*PROBLEM DESCRIPTION*:
Output must match the records, character for character.

*INPUT*:

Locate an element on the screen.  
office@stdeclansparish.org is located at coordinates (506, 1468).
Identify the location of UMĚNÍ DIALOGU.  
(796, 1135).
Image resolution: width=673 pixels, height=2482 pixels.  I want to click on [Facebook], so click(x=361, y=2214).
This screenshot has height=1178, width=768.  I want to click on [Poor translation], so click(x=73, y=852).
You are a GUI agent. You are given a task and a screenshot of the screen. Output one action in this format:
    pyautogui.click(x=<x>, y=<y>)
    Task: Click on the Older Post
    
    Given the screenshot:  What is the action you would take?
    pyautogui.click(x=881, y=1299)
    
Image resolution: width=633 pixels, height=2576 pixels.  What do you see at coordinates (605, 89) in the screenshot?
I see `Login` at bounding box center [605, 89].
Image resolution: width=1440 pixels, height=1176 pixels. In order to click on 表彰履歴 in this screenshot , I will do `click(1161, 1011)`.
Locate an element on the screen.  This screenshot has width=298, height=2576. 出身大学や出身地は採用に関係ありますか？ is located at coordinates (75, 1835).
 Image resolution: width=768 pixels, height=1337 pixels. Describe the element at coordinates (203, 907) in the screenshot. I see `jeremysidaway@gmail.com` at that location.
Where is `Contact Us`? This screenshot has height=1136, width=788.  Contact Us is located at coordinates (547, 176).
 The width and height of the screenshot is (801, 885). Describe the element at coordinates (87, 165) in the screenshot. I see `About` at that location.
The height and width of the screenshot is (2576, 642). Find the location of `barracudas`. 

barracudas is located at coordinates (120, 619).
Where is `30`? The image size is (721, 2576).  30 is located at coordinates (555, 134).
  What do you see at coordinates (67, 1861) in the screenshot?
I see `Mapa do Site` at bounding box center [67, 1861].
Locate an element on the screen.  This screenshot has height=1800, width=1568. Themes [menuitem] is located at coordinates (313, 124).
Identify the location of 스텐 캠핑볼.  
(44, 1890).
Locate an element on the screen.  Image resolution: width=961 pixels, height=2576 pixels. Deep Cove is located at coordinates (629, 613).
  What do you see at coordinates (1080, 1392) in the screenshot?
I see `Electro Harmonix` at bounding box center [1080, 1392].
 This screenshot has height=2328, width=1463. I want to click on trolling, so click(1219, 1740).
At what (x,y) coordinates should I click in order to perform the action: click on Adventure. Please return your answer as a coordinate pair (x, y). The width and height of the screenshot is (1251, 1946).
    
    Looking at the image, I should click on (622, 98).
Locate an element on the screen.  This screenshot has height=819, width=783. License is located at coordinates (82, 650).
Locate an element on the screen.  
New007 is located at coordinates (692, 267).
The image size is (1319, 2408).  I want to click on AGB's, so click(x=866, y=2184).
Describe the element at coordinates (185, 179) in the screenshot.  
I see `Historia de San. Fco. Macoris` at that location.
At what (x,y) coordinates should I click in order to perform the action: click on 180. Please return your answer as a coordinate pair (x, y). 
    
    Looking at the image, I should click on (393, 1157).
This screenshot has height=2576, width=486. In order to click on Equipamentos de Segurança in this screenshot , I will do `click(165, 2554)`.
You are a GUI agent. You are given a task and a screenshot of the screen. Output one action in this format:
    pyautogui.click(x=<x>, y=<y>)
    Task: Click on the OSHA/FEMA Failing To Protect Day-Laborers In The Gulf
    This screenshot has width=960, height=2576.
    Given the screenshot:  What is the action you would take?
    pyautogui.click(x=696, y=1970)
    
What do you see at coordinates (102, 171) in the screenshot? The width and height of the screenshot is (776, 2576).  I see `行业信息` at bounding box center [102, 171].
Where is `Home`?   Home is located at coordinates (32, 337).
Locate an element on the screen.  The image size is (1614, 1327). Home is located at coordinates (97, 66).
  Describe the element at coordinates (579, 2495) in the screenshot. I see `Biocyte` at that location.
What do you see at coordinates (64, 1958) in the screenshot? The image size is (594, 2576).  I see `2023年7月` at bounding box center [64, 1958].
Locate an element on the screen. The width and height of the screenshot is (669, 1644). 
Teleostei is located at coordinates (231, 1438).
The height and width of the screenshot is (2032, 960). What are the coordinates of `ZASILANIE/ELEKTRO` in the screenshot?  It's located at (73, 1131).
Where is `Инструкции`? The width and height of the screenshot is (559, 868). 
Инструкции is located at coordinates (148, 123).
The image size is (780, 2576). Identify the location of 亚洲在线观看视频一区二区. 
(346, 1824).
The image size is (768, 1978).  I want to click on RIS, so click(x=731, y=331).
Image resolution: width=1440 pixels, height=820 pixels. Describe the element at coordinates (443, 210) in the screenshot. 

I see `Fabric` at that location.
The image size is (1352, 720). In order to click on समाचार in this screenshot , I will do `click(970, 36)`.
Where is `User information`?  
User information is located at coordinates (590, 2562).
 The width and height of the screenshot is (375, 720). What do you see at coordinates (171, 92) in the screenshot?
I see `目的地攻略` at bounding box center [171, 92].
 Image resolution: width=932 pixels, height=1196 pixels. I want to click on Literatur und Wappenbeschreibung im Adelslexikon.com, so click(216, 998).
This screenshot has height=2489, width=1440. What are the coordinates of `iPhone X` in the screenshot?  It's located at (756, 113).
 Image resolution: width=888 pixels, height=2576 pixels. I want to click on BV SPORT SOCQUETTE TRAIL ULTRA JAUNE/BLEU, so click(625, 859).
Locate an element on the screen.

*EXERCISE OUTPUT*:
Locate an element on the screen.  
office@stdeclansparish.org is located at coordinates (506, 1468).
Identify the location of UMĚNÍ DIALOGU.  
(796, 1135).
Image resolution: width=673 pixels, height=2482 pixels.  I want to click on [Facebook], so click(x=361, y=2214).
This screenshot has height=1178, width=768.  I want to click on [Poor translation], so click(x=73, y=852).
You are a GUI agent. You are given a task and a screenshot of the screen. Output one action in this format:
    pyautogui.click(x=<x>, y=<y>)
    Task: Click on the Older Post
    
    Given the screenshot:  What is the action you would take?
    pyautogui.click(x=881, y=1299)
    
Image resolution: width=633 pixels, height=2576 pixels.  What do you see at coordinates (605, 89) in the screenshot?
I see `Login` at bounding box center [605, 89].
Image resolution: width=1440 pixels, height=1176 pixels. In order to click on 表彰履歴 in this screenshot , I will do `click(1161, 1011)`.
Locate an element on the screen.  This screenshot has width=298, height=2576. 出身大学や出身地は採用に関係ありますか？ is located at coordinates (75, 1835).
 Image resolution: width=768 pixels, height=1337 pixels. Describe the element at coordinates (203, 907) in the screenshot. I see `jeremysidaway@gmail.com` at that location.
Where is `Contact Us`? This screenshot has height=1136, width=788.  Contact Us is located at coordinates (547, 176).
 The width and height of the screenshot is (801, 885). Describe the element at coordinates (87, 165) in the screenshot. I see `About` at that location.
The height and width of the screenshot is (2576, 642). Find the location of `barracudas`. 

barracudas is located at coordinates (120, 619).
Where is `30`? The image size is (721, 2576).  30 is located at coordinates (555, 134).
  What do you see at coordinates (67, 1861) in the screenshot?
I see `Mapa do Site` at bounding box center [67, 1861].
Locate an element on the screen.  This screenshot has height=1800, width=1568. Themes [menuitem] is located at coordinates (313, 124).
Identify the location of 스텐 캠핑볼.  
(44, 1890).
Locate an element on the screen.  Image resolution: width=961 pixels, height=2576 pixels. Deep Cove is located at coordinates (629, 613).
  What do you see at coordinates (1080, 1392) in the screenshot?
I see `Electro Harmonix` at bounding box center [1080, 1392].
 This screenshot has height=2328, width=1463. I want to click on trolling, so click(1219, 1740).
At what (x,y) coordinates should I click in order to perform the action: click on Adventure. Please return your answer as a coordinate pair (x, y). The width and height of the screenshot is (1251, 1946).
    
    Looking at the image, I should click on (622, 98).
Locate an element on the screen.  This screenshot has height=819, width=783. License is located at coordinates (82, 650).
Locate an element on the screen.  
New007 is located at coordinates (692, 267).
The image size is (1319, 2408).  I want to click on AGB's, so click(x=866, y=2184).
Describe the element at coordinates (185, 179) in the screenshot.  
I see `Historia de San. Fco. Macoris` at that location.
At what (x,y) coordinates should I click in order to perform the action: click on 180. Please return your answer as a coordinate pair (x, y). 
    
    Looking at the image, I should click on (393, 1157).
This screenshot has height=2576, width=486. In order to click on Equipamentos de Segurança in this screenshot , I will do `click(165, 2554)`.
You are a GUI agent. You are given a task and a screenshot of the screen. Output one action in this format:
    pyautogui.click(x=<x>, y=<y>)
    Task: Click on the OSHA/FEMA Failing To Protect Day-Laborers In The Gulf
    This screenshot has width=960, height=2576.
    Given the screenshot:  What is the action you would take?
    pyautogui.click(x=696, y=1970)
    
What do you see at coordinates (102, 171) in the screenshot? The width and height of the screenshot is (776, 2576).  I see `行业信息` at bounding box center [102, 171].
Where is `Home`?   Home is located at coordinates (32, 337).
Locate an element on the screen.  The image size is (1614, 1327). Home is located at coordinates (97, 66).
  Describe the element at coordinates (579, 2495) in the screenshot. I see `Biocyte` at that location.
What do you see at coordinates (64, 1958) in the screenshot? The image size is (594, 2576).  I see `2023年7月` at bounding box center [64, 1958].
Locate an element on the screen. The width and height of the screenshot is (669, 1644). 
Teleostei is located at coordinates (231, 1438).
The height and width of the screenshot is (2032, 960). What are the coordinates of `ZASILANIE/ELEKTRO` in the screenshot?  It's located at (73, 1131).
Where is `Инструкции`? The width and height of the screenshot is (559, 868). 
Инструкции is located at coordinates (148, 123).
The image size is (780, 2576). Identify the location of 亚洲在线观看视频一区二区. 
(346, 1824).
The image size is (768, 1978).  I want to click on RIS, so click(x=731, y=331).
Image resolution: width=1440 pixels, height=820 pixels. Describe the element at coordinates (443, 210) in the screenshot. 

I see `Fabric` at that location.
The image size is (1352, 720). In order to click on समाचार in this screenshot , I will do `click(970, 36)`.
Where is `User information`?  
User information is located at coordinates (590, 2562).
 The width and height of the screenshot is (375, 720). What do you see at coordinates (171, 92) in the screenshot?
I see `目的地攻略` at bounding box center [171, 92].
 Image resolution: width=932 pixels, height=1196 pixels. I want to click on Literatur und Wappenbeschreibung im Adelslexikon.com, so click(216, 998).
This screenshot has height=2489, width=1440. What are the coordinates of `iPhone X` in the screenshot?  It's located at (756, 113).
 Image resolution: width=888 pixels, height=2576 pixels. I want to click on BV SPORT SOCQUETTE TRAIL ULTRA JAUNE/BLEU, so click(625, 859).
Locate an element on the screen.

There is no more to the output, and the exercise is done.